Japan is now in the same boat as the UK and the US. Each nation put hundreds of billions of dollars toward stimulus packages to keep their economies from going into recessions deeper than the extraordinary one that hit the world from 2007 to 2009. The trouble is that the downturn also undercut tax revenues from both individuals and companies. The results of the two causes is that national deficits expanded quickly.
Japan faces that issue of whether it should withdraw financial support to decrease deficits but risk that without an ongoing injection of capital that its economy will begin to falter again.
Japan’s situation is unlike the one in the US. Productivity in America married to a huge consumer base had helped GDP growth to return quickly to pre-recession levels. Even high unemployment has not kept economic expansion slow. The Fed’s police of keeping interest rates near zero has helped expansion and kept inflation low.

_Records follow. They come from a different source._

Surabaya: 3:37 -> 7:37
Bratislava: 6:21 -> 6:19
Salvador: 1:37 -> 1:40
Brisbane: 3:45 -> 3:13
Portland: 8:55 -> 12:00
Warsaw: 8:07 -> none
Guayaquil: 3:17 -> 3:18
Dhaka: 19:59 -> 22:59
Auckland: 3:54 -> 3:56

In Japan, its critical export industries–autos, consumer electronics, and financial services–have been under pressure from lower-priced alternatives primarily from China and South Korea. Japan can no longer match these two countries in low labor costs. That, in turn, makes it difficult for Japanese workers to demand higher wages. Japan’s consumer spending has stalled and with it GDP growth.
The IMF warning is that Japan cannot continue to shoulder growing deficits. The alternative is a cut in public stimulus money which could knock away essential buttresses to the nation’s economy.